Orbital evolution under the action of fast interstellar gas flow with a non-constant drag coefficient

Abstract

The acceleration of a spherical dust particle caused by an interstellar gas flow depends on the drag coefficient which is, for the given particle and flow of interstellar gas, a specific function of the relative speed of the dust particle with respect to the interstellar gas. We investigate the motion of a dust particle in the case when the acceleration caused by the interstellar gas flow represent a small perturbation to the gravity of a central star. We present the secular time derivatives of the Keplerian orbital elements of the dust particle under the action of the acceleration from the interstellar gas flow for arbitrary orbit orientation. The semimajor axis of the dust particle is a decreasing function of time for an interstellar gas flow acceleration with constant drag coefficient and also for such an acceleration with the linearly variable drag coefficient. The decrease of the semimajor axis is slower for the interstellar gas flow acceleration with the variable drag coefficient. The minimal and maximal values of the decrease of the semimajor axis are determined.
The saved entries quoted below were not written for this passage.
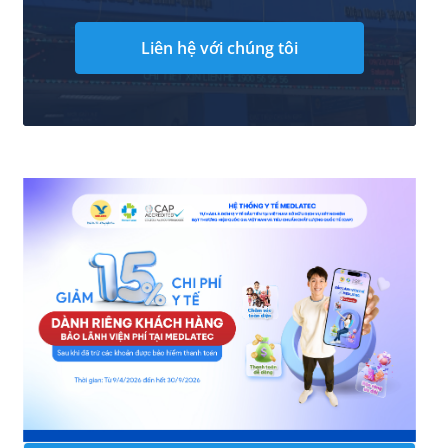
Liên hệ với chúng tôi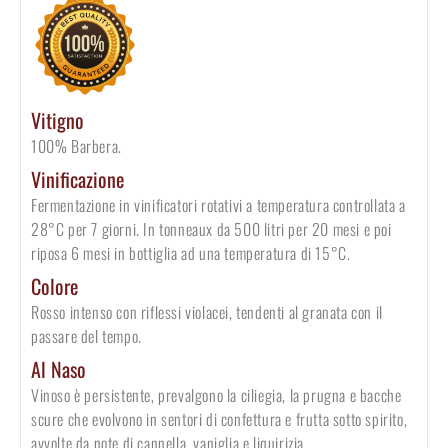
Vitigno
100% Barbera.
Vinificazione
Fermentazione in vinificatori rotativi a temperatura controllata a
28°C per 7 giorni. In tonneaux da 500 litri per 20 mesi e poi
riposa 6 mesi in bottiglia ad una temperatura di 15°C.
Colore
Rosso intenso con riflessi violacei, tendenti al granata con il
passare del tempo.
Al Naso
Vinoso è persistente, prevalgono la ciliegia, la prugna e bacche
scure che evolvono in sentori di confettura e frutta sotto spirito,
avvolte da note di cannella, vaniglia e liquirizia.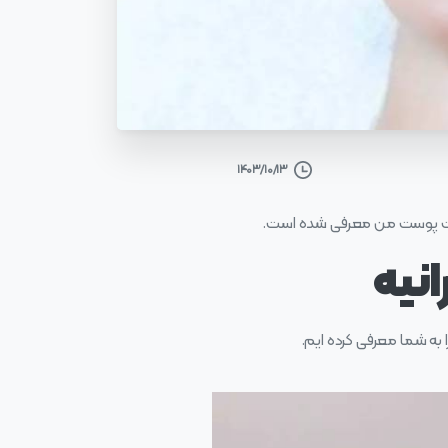
۱۴۰۳/۱۰/۱۳
یت پوست من معرفی شده است.
انیه
را به شما معرفی کرده ایم.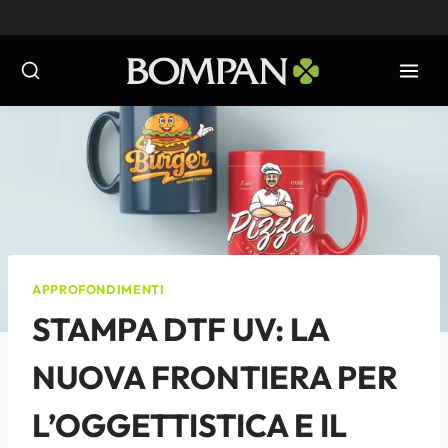
Salta
al
contenuto
APPROFONDIMENTI
STAMPA DTF UV: LA
NUOVA FRONTIERA PER
L’OGGETTISTICA E IL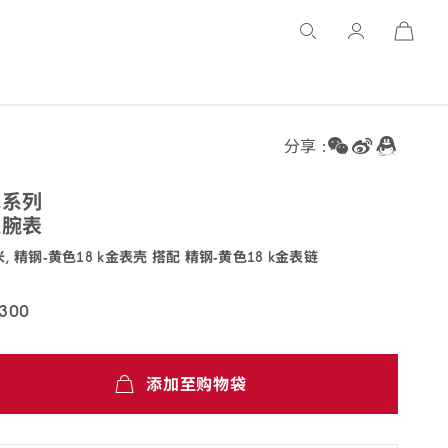
Open
Basket
分享 :
飞
系列
雅
腕表
米, 精钢‑黄色18 k金表壳 搭配 精钢‑黄色18 k金
表链
.30.60.02.002
,300
添加至购物袋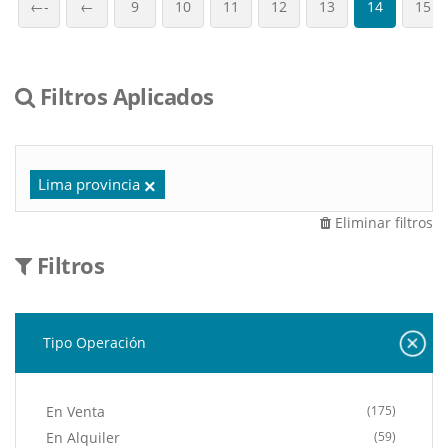
←-
←
9
10
11
12
13
14
15
Filtros Aplicados
Lima provincia
Eliminar filtros
Filtros
Tipo Operación
En Venta
(175)
En Alquiler
(59)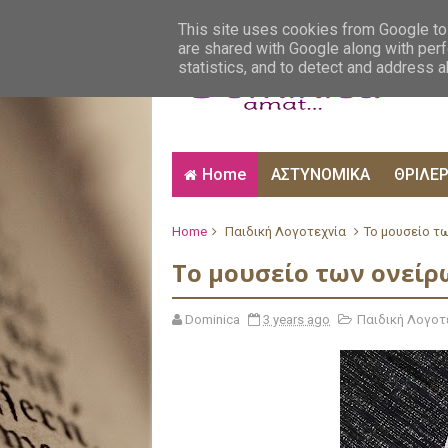
ΑΙΣΘΗΜΑΤΙΚΑ
ΑΛΗΘΙΝΕΣ ΙΣΤΟΡΙΕΣ
ΒΙ
This site uses cookies from Google to 
are shared with Google along with perf
statistics, and to detect and address 
Home
ΑΣΤΥΝΟΜΙΚΑ
ΘΡΙΛΕ
Home
Παιδική Λογοτεχνία
Το μουσείο τ
Το μουσείο των ονείρ
Dominica
3 years ago
Παιδική Λογοτ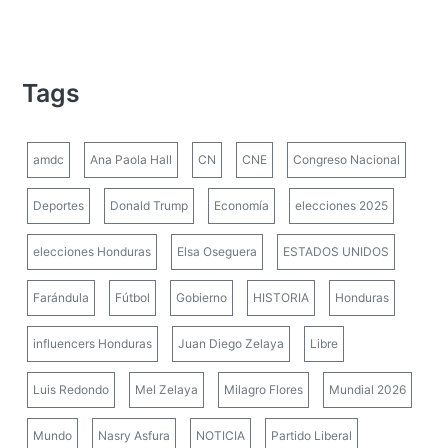
Tags
amdc
Ana Paola Hall
CN
CNE
Congreso Nacional
Deportes
Donald Trump
Economía
elecciones 2025
elecciones Honduras
Elsa Oseguera
ESTADOS UNIDOS
Farándula
Fútbol
Gobierno
HISTORIA
Honduras
influencers Honduras
Juan Diego Zelaya
Libre
Luis Redondo
Mel Zelaya
Milagro Flores
Mundial 2026
Mundo
Nasry Asfura
NOTICIA
Partido Liberal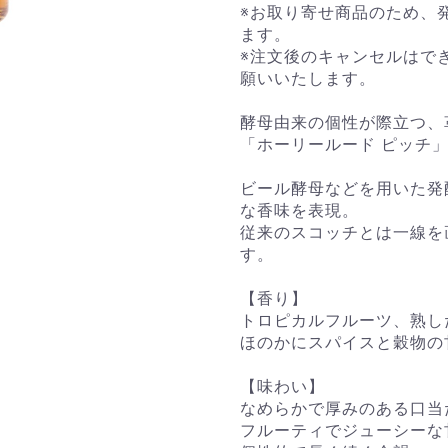
※お取り寄せ商品のため、
ます。
※注文後のキャンセルはで
願いいたします。
酵母由来の個性が際立つ、
「ホーリールード ピッチ」4
ビール酵母などを用いた発
な香味を表現。
従来のスコッチとは一線を
す。
【香り】
トロピカルフルーツ、熟し
ほのかにスパイスと穀物の
【味わい】
なめらかで厚みのある口当
フルーティでジューシーな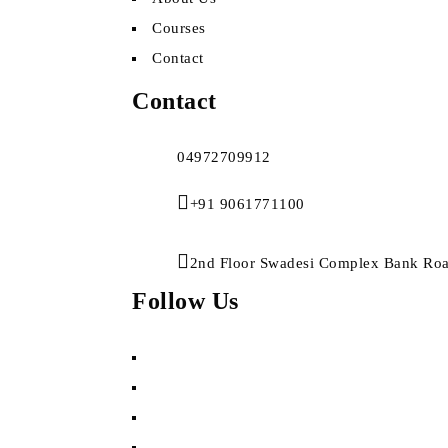
Courses
Contact
Contact
04972709912
+91 9061771100
2nd Floor Swadesi Complex Bank Ro
Follow Us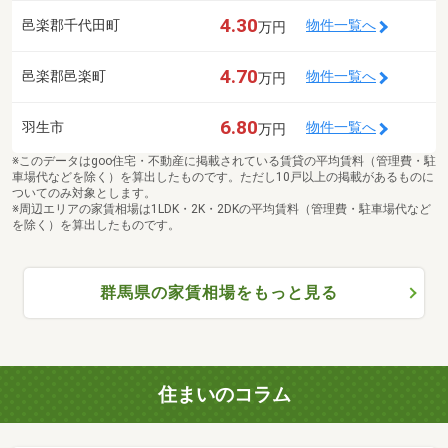
4.30
邑楽郡千代田町
物件一覧へ
万円
4.70
邑楽郡邑楽町
物件一覧へ
万円
6.80
羽生市
物件一覧へ
万円
※このデータはgoo住宅・不動産に掲載されている賃貸の平均賃料（管理費・駐
車場代などを除く）を算出したものです。ただし10戸以上の掲載があるものに
ついてのみ対象とします。
※周辺エリアの家賃相場は1LDK・2K・2DKの平均賃料（管理費・駐車場代など
を除く）を算出したものです。
群馬県の家賃相場をもっと見る
住まいのコラム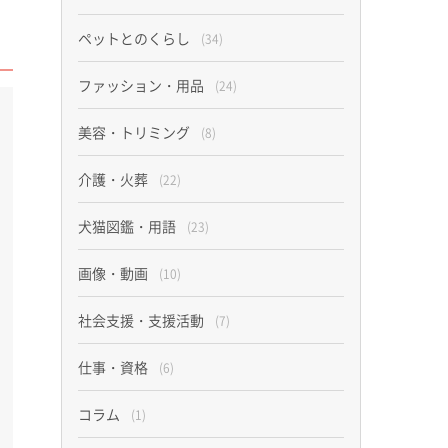
ペットとのくらし
(34)
ファッション・用品
(24)
美容・トリミング
(8)
介護・火葬
(22)
犬猫図鑑・用語
(23)
画像・動画
(10)
社会支援・支援活動
(7)
仕事・資格
(6)
コラム
(1)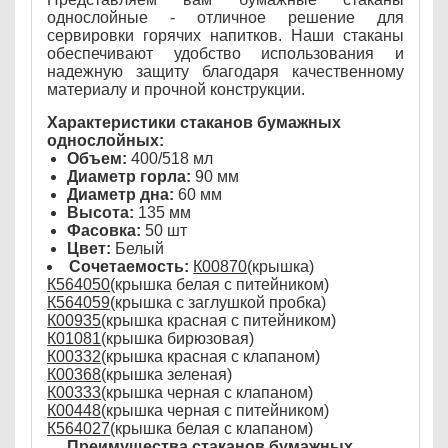
однослойные - отличное решение для
сервировки горячих напитков. Наши стаканы
обеспечивают удобство использования и
надежную защиту благодаря качественному
материалу и прочной конструкции.
Характеристики стаканов бумажных
однослойных:
Объем:
400/518 мл
Диаметр горла:
90 мм
Диаметр дна:
60 мм
Высота:
135 мм
Фасовка:
50 шт
Цвет:
Белый
Сочетаемость:
К00870
(крышка)
К564050
(крышка белая с питейником)
К564059
(крышка с заглушкой пробка)
К00935
(крышка красная с питейником)
К01081
(крышка бирюзовая)
К00332
(крышка красная с клапаном)
К00368
(крышка зеленая)
К00333
(крышка черная с клапаном)
К00448
(крышка черная с питейником)
К564027
(крышка белая с клапаном)
Преимущества стаканов бумажных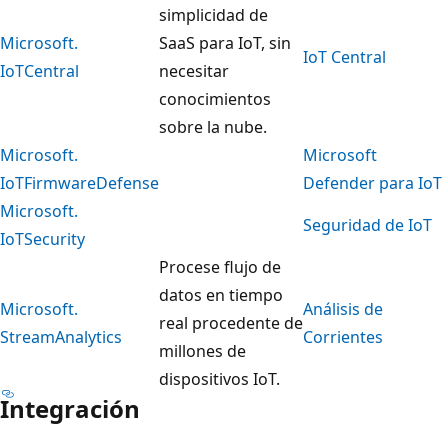
simplicidad de
Microsoft.
SaaS para IoT, sin
IoT Central
IoTCentral
necesitar
conocimientos
sobre la nube.
Microsoft.
Microsoft
IoTFirmwareDefense
Defender para IoT
Microsoft.
Seguridad de IoT
IoTSecurity
Procese flujo de
datos en tiempo
Microsoft.
Análisis de
real procedente de
StreamAnalytics
Corrientes
millones de
dispositivos IoT.
Integración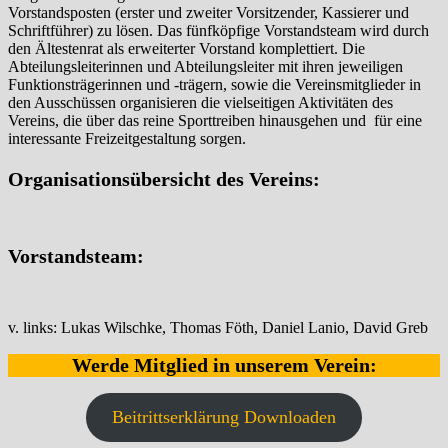
Vorstandsposten (erster und zweiter Vorsitzender, Kassierer und
Schriftführer) zu lösen. Das fünfköpfige Vorstandsteam wird durch
den Ältestenrat als erweiterter Vorstand komplettiert. Die
Abteilungsleiterinnen und Abteilungsleiter mit ihren jeweiligen
Funktionsträgerinnen und -trägern, sowie die Vereinsmitglieder in
den Ausschüssen organisieren die vielseitigen Aktivitäten des
Vereins, die über das reine Sporttreiben hinausgehen und für eine
interessante Freizeitgestaltung sorgen.
Organisationsübersicht des Vereins:
Vorstandsteam:
v. links: Lukas Wilschke, Thomas Föth, Daniel Lanio, David Greb
Werde Mitglied in unserem Verein:
Beitrittserklärung Downloaden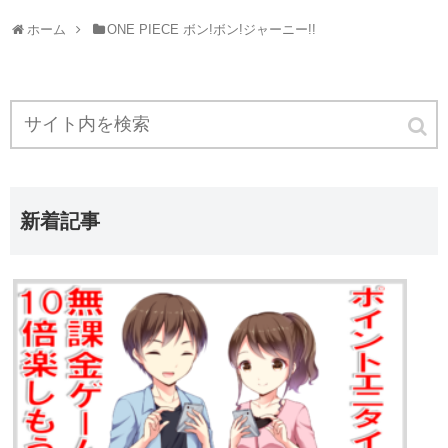
ホーム
ONE PIECE ボン!ボン!ジャーニー!!
新着記事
In the planar case, when the interstellar gas flow velocity lies in the orbital plane of the particle, the orbit always approaches the position with the maximal value of the transversal component of the interstellar gas flow velocity vector measured at perihelion. The properties of the orbital evolution derived from the secular time derivatives are consistent with numerical integrations of the equation of motion. If the interstellar gas flow speed is much larger than the speed of the dust particle, then the linear approximation of dependence of the drag coefficient on the relative speed of the dust particle with respect to the interstellar gas is usable for practically arbitrary (no close to zero) values of the molecular speed ratios (Mach numbers).